The task: Look for "services" in the records and copy every line that has it.

==== Records shown

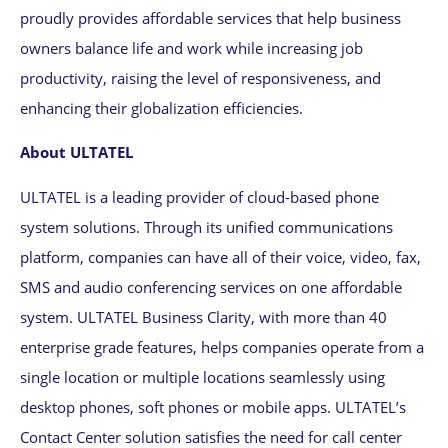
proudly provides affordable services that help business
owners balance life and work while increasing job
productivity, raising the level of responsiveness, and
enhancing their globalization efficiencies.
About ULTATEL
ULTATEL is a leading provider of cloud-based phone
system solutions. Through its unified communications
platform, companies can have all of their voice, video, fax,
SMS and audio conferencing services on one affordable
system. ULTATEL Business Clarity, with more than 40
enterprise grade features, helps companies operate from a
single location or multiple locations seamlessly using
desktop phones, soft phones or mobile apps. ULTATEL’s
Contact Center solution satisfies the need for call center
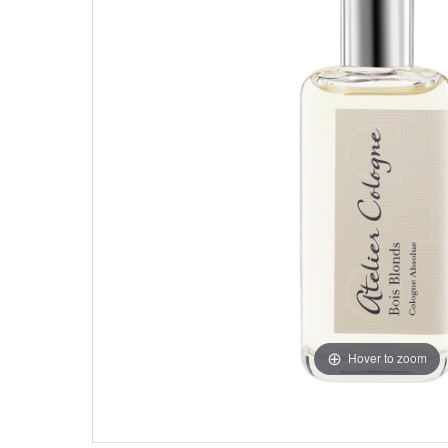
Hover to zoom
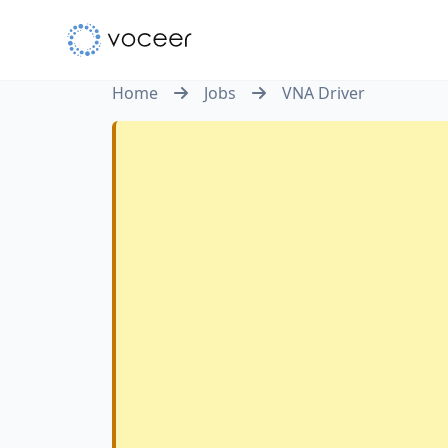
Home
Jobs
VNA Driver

========
==== Records shown

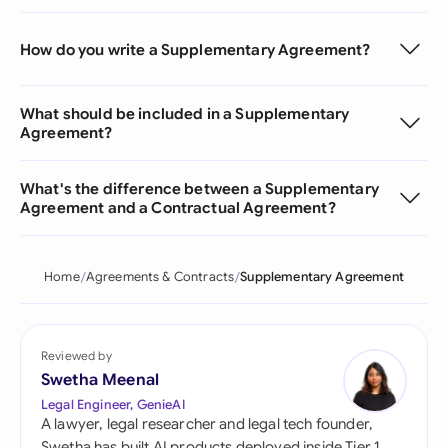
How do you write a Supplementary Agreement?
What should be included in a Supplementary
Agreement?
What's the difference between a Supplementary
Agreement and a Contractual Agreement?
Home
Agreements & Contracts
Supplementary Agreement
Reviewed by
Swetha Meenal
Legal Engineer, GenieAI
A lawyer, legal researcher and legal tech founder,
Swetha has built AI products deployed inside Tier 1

========

Result:
proudly provides affordable services that help business
SMS and audio conferencing services on one affordable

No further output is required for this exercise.